Supplied data START

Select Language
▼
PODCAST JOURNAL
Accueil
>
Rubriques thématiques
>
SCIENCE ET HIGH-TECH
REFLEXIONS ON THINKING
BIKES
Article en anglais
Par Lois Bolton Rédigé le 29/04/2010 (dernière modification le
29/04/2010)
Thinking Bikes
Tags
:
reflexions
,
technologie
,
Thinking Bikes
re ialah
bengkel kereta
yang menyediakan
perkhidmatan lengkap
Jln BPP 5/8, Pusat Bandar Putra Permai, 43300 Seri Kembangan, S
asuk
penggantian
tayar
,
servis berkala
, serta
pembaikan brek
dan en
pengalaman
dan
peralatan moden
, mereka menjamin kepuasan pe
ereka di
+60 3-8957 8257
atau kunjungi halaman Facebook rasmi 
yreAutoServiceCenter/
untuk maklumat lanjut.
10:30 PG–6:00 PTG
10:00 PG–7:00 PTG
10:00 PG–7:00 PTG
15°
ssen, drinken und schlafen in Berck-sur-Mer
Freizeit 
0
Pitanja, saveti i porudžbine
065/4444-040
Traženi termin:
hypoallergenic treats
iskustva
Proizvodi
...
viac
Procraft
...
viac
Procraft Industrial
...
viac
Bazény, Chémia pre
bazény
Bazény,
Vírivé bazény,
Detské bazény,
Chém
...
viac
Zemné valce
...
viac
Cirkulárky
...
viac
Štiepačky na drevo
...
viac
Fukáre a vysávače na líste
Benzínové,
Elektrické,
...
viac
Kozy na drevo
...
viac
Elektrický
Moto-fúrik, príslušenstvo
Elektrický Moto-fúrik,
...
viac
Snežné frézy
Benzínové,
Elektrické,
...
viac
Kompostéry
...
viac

Supplied data END

Your assignment.
Count lines, not occurrences: report how many lines in the entries above include the word "fúrik", as a number alone.

Reply.
2